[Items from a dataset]
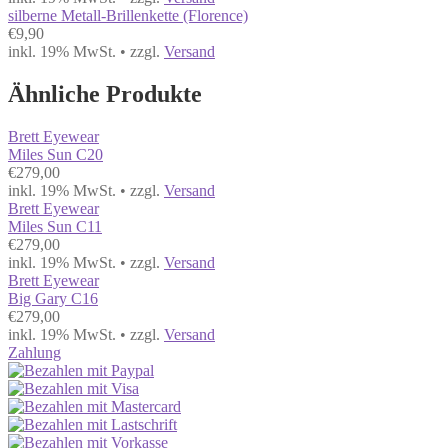
silberne Metall-Brillenkette (Florence)
€
9,90
inkl. 19% MwSt. • zzgl.
Versand
Ähnliche Produkte
Brett Eyewear
Miles Sun C20
€
279,00
inkl. 19% MwSt. • zzgl.
Versand
Brett Eyewear
Miles Sun C11
€
279,00
inkl. 19% MwSt. • zzgl.
Versand
Brett Eyewear
Big Gary C16
€
279,00
inkl. 19% MwSt. • zzgl.
Versand
Zahlung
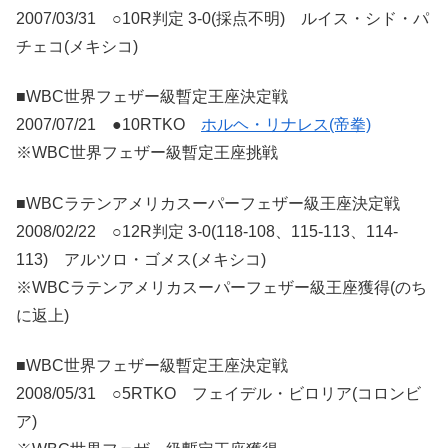
2007/03/31 ○10R判定 3-0(採点不明) ルイス・シド・パ
チェコ(メキシコ)
■WBC世界フェザー級暫定王座決定戦
2007/07/21 ●10RTKO
ホルヘ・リナレス(帝拳)
※WBC世界フェザー級暫定王座挑戦
■WBCラテンアメリカスーパーフェザー級王座決定戦
2008/02/22 ○12R判定 3-0(118-108、115-113、114-
113) アルツロ・ゴメス(メキシコ)
※WBCラテンアメリカスーパーフェザー級王座獲得(のち
に返上)
■WBC世界フェザー級暫定王座決定戦
2008/05/31 ○5RTKO フェイデル・ビロリア(コロンビ
ア)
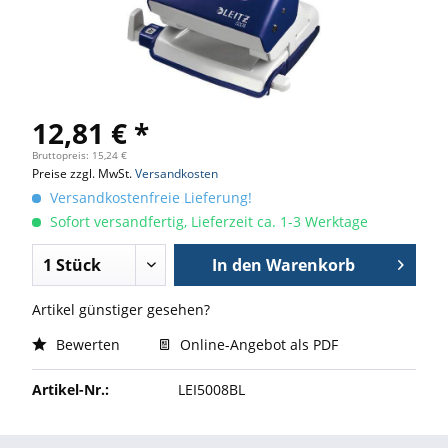
12,81 € *
Bruttopreis: 15,24 €
Preise zzgl. MwSt.
Versandkosten
Versandkostenfreie Lieferung!
Sofort versandfertig, Lieferzeit ca. 1-3 Werktage
In den
Warenkorb
Artikel günstiger gesehen?
Bewerten
Online-Angebot als PDF
Artikel-Nr.:
LEI5008BL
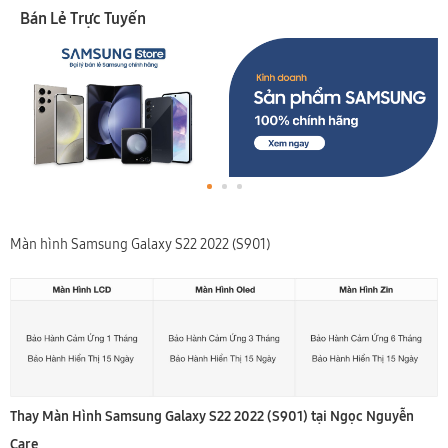
Bán Lẻ Trực Tuyến
Màn hình Samsung Galaxy S22 2022 (S901)
Thay Màn Hình Samsung Galaxy S22 2022 (S901) tại Ngọc Nguyễn
Care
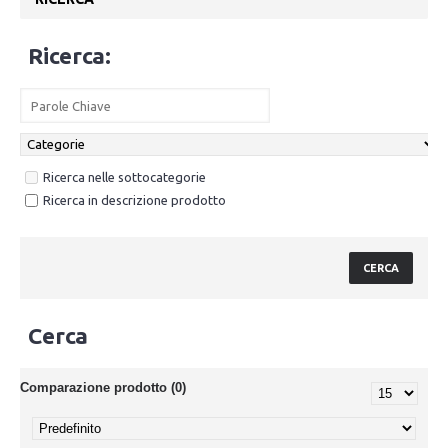
Ricerca:
Ricerca nelle sottocategorie
Ricerca in descrizione prodotto
Cerca
Comparazione prodotto (0)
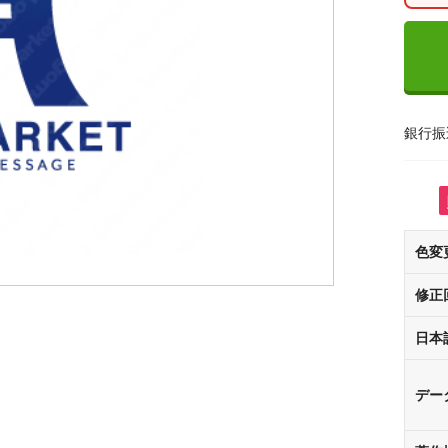
銀行振
色変
修正
日本
デー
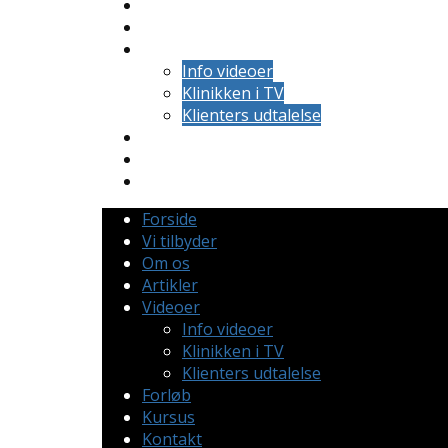
Om os
Artikler
Videoer
Info videoer
Klinikken i TV
Klienters udtalelse
Forløb
Kursus
Kontakt
Forside
Vi tilbyder
Om os
Artikler
Videoer
Info videoer
Klinikken i TV
Klienters udtalelse
Forløb
Kursus
Kontakt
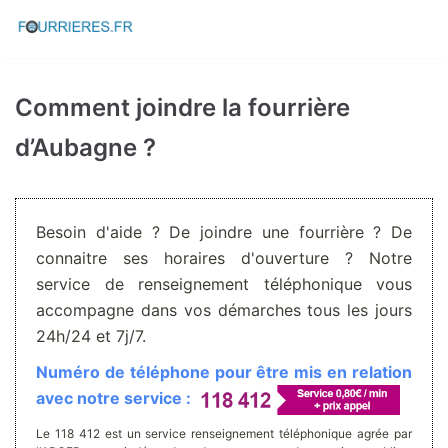
Aller
au
contenu
Comment joindre la fourrière
d’Aubagne ?
Besoin d'aide ? De joindre une fourrière ? De
connaitre ses horaires d'ouverture ? Notre
service de renseignement téléphonique vous
accompagne dans vos démarches tous les jours
24h/24 et 7j/7.
Numéro de téléphone pour être mis en relation
avec notre service :
Le 118 412 est un service renseignement téléphonique agrée par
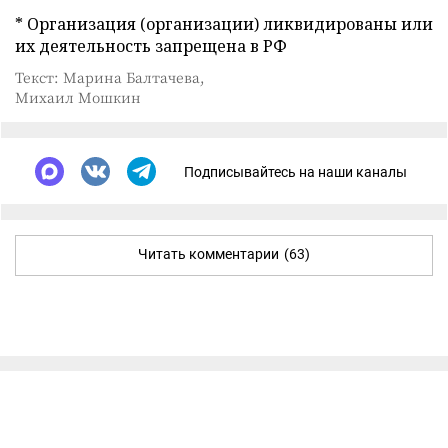
* Организация (организации) ликвидированы или
их деятельность запрещена в РФ
Текст: Марина Балтачева,
Михаил Мошкин
Подписывайтесь на наши каналы
Читать комментарии
(63)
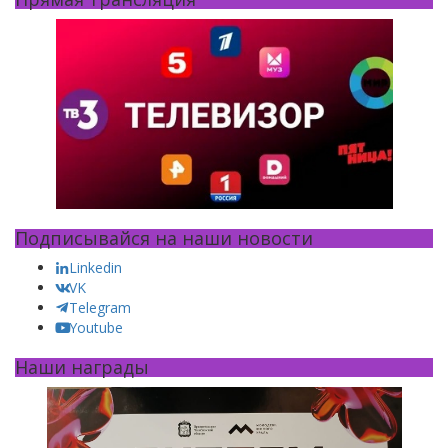
Подписывайся на наши новости
Linkedin
VK
Telegram
Youtube
Наши награды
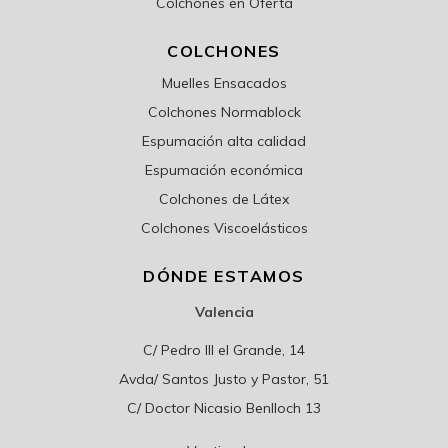
Colchones en Oferta
COLCHONES
Muelles Ensacados
Colchones Normablock
Espumación alta calidad
Espumación económica
Colchones de Látex
Colchones Viscoelásticos
DÓNDE ESTAMOS
Valencia
C/ Pedro III el Grande, 14
Avda/ Santos Justo y Pastor, 51
C/ Doctor Nicasio Benlloch 13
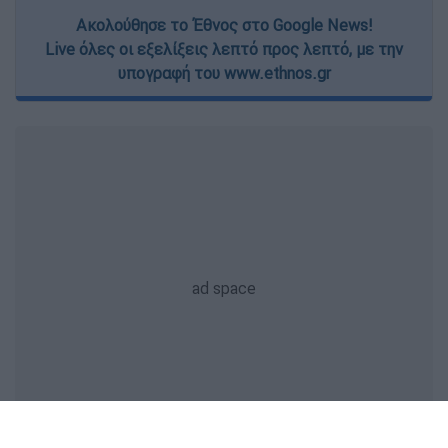
Ακολούθησε το Έθνος στο Google News!
Live όλες οι εξελίξεις λεπτό προς λεπτό, με την
υπογραφή του www.ethnos.gr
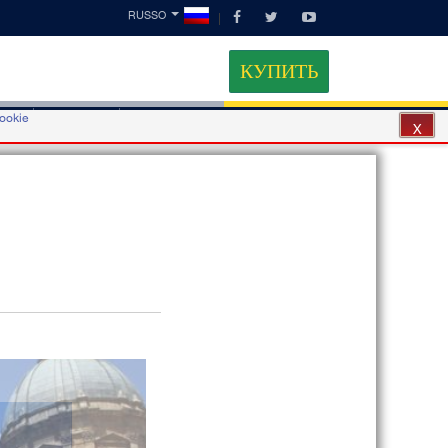
RUSSO
КУПИТЬ
cookie
ные
Контакты
Партнеры
X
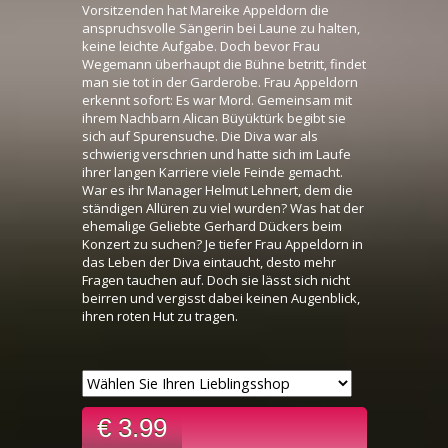
Vorsitzenden hat Mareike Appeldorn die
anspruchsvolle Sängerin bei Laune zu halten,
keine leichte Aufgabe. Doch bevor Frau
Wegemann überhaupt die Bühne betritt, findet
man sie tot in der Garderobe. Frau Appeldorn
erkennt sofort: Es war Mord. Gemeinsam mit
ihrem Nachbarn Alican Büyüktürk begibt sie
sich auf Spurensuche. Die Diva war als
schwierig verschrien und hatte sich im Laufe
ihrer langen Karriere viele Feinde gemacht.
War es ihr Manager Helmut Lehnert, dem die
ständigen Allüren zu viel wurden? Was hat der
ehemalige Geliebte Gerhard Dückers beim
Konzert zu suchen? Je tiefer Frau Appeldorn in
das Leben der Diva eintaucht, desto mehr
Fragen tauchen auf. Doch sie lässt sich nicht
beirren und vergisst dabei keinen Augenblick,
ihren roten Hut zu tragen.
€ 3.99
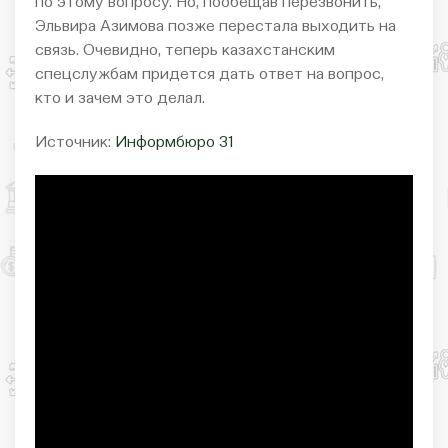
по этому вопросу. Но, пообещав перезвонить,
Эльвира Азимова позже перестала выходить на
связь. Очевидно, теперь казахстанским
спецслужбам придется дать ответ на вопрос,
кто и зачем это делал.
Источник:
Информбюро 31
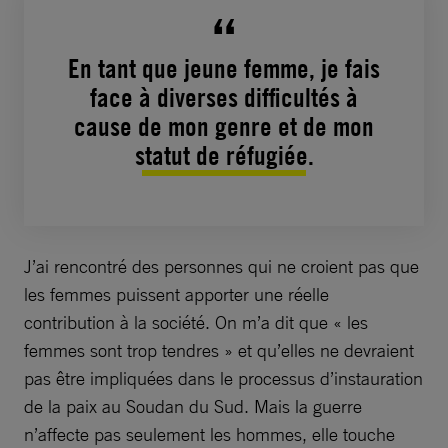
En tant que jeune femme, je fais
face à diverses difficultés à
cause de mon genre et de mon
statut de réfugiée.
J’ai rencontré des personnes qui ne croient pas que
les femmes puissent apporter une réelle
contribution à la société. On m’a dit que « les
femmes sont trop tendres » et qu’elles ne devraient
pas être impliquées dans le processus d’instauration
de la paix au Soudan du Sud. Mais la guerre
n’affecte pas seulement les hommes, elle touche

EXERCISE: Transcribe every line of the data exactly. No pictures go in the copy.

ANSWER BOX:
silberne Metall-Brillenkette (Florence)
€
9,90
inkl. 19% MwSt. • zzgl.
Versand
Ähnliche Produkte
Brett Eyewear
Miles Sun C20
€
279,00
inkl. 19% MwSt. • zzgl.
Versand
Brett Eyewear
Miles Sun C11
€
279,00
inkl. 19% MwSt. • zzgl.
Versand
Brett Eyewear
Big Gary C16
€
279,00
inkl. 19% MwSt. • zzgl.
Versand
Zahlung
2007/03/31 ○10R判定 3-0(採点不明) ルイス・シド・パ
チェコ(メキシコ)
■WBC世界フェザー級暫定王座決定戦
2007/07/21 ●10RTKO
ホルヘ・リナレス(帝拳)
※WBC世界フェザー級暫定王座挑戦
■WBCラテンアメリカスーパーフェザー級王座決定戦
2008/02/22 ○12R判定 3-0(118-108、115-113、114-
113) アルツロ・ゴメス(メキシコ)
※WBCラテンアメリカスーパーフェザー級王座獲得(のち
に返上)
■WBC世界フェザー級暫定王座決定戦
2008/05/31 ○5RTKO フェイデル・ビロリア(コロンビ
ア)
12,81 € *
Bruttopreis: 15,24 €
Preise zzgl. MwSt.
Versandkosten
Versandkostenfreie Lieferung!
Sofort versandfertig, Lieferzeit ca. 1-3 Werktage
In den
Warenkorb
Artikel günstiger gesehen?
Bewerten
Online-Angebot als PDF
Artikel-Nr.:
LEI5008BL
Bán Lẻ Trực Tuyến
Màn hình Samsung Galaxy S22 2022 (S901)
Thay Màn Hình Samsung Galaxy S22 2022 (S901) tại Ngọc Nguyễn
Care
Ricerca:
Ricerca nelle sottocategorie
Ricerca in descrizione prodotto
Cerca
Comparazione prodotto (0)
銀行振
色変
修正
日本
デー
Om os
Artikler
Videoer
Info videoer
Klinikken i TV
Klienters udtalelse
Forløb
Kursus
Kontakt
Forside
Vi tilbyder
Om os
Artikler
Videoer
Info videoer
Klinikken i TV
Klienters udtalelse
Forløb
Kursus
Kontakt
Aller
au
contenu
Comment joindre la fourrière
d’Aubagne ?
Besoin d'aide ? De joindre une fourrière ? De
connaitre ses horaires d'ouverture ? Notre
service de renseignement téléphonique vous
accompagne dans vos démarches tous les jours
24h/24 et 7j/7.
Numéro de téléphone pour être mis en relation
avec notre service :
Le 118 412 est un service renseignement téléphonique agrée par
* Организация (организации) ликвидированы или
их деятельность запрещена в РФ
Текст: Марина Балтачева,
Михаил Мошкин
Подписывайтесь на наши каналы
Читать комментарии
(63)
Подписывайся на наши новости
Linkedin
VK
Telegram
Youtube
Наши награды
Colchones en Oferta
COLCHONES
Muelles Ensacados
Colchones Normablock
Espumación alta calidad
Espumación económica
Colchones de Látex
Colchones Viscoelásticos
DÓNDE ESTAMOS
Valencia
C/ Pedro III el Grande, 14
Avda/ Santos Justo y Pastor, 51
C/ Doctor Nicasio Benlloch 13
Ακολούθησε το Έθνος στο Google News!
Live όλες οι εξελίξεις λεπτό προς λεπτό, με την
υπογραφή του www.ethnos.gr
RUSSO
КУПИТЬ
cookie
ные
Контакты
Партнеры
X
Vorsitzenden hat Mareike Appeldorn die
anspruchsvolle Sängerin bei Laune zu halten,
keine leichte Aufgabe. Doch bevor Frau
Wegemann überhaupt die Bühne betritt, findet
man sie tot in der Garderobe. Frau Appeldorn
erkennt sofort: Es war Mord. Gemeinsam mit
ihrem Nachbarn Alican Büyüktürk begibt sie
sich auf Spurensuche. Die Diva war als
schwierig verschrien und hatte sich im Laufe
ihrer langen Karriere viele Feinde gemacht.
War es ihr Manager Helmut Lehnert, dem die
ständigen Allüren zu viel wurden? Was hat der
ehemalige Geliebte Gerhard Dückers beim
Konzert zu suchen? Je tiefer Frau Appeldorn in
das Leben der Diva eintaucht, desto mehr
Fragen tauchen auf. Doch sie lässt sich nicht
beirren und vergisst dabei keinen Augenblick,
ihren roten Hut zu tragen.
€ 3.99
по этому вопросу. Но, пообещав перезвонить,
Эльвира Азимова позже перестала выходить на
связь. Очевидно, теперь казахстанским
спецслужбам придется дать ответ на вопрос,
кто и зачем это делал.
Источник:
Информбюро 31
En tant que jeune femme, je fais
face à diverses difficultés à
cause de mon genre et de mon
statut de réfugiée.
J’ai rencontré des personnes qui ne croient pas que
les femmes puissent apporter une réelle
contribution à la société. On m’a dit que « les
femmes sont trop tendres » et qu’elles ne devraient
pas être impliquées dans le processus d’instauration
de la paix au Soudan du Sud. Mais la guerre
n’affecte pas seulement les hommes, elle touche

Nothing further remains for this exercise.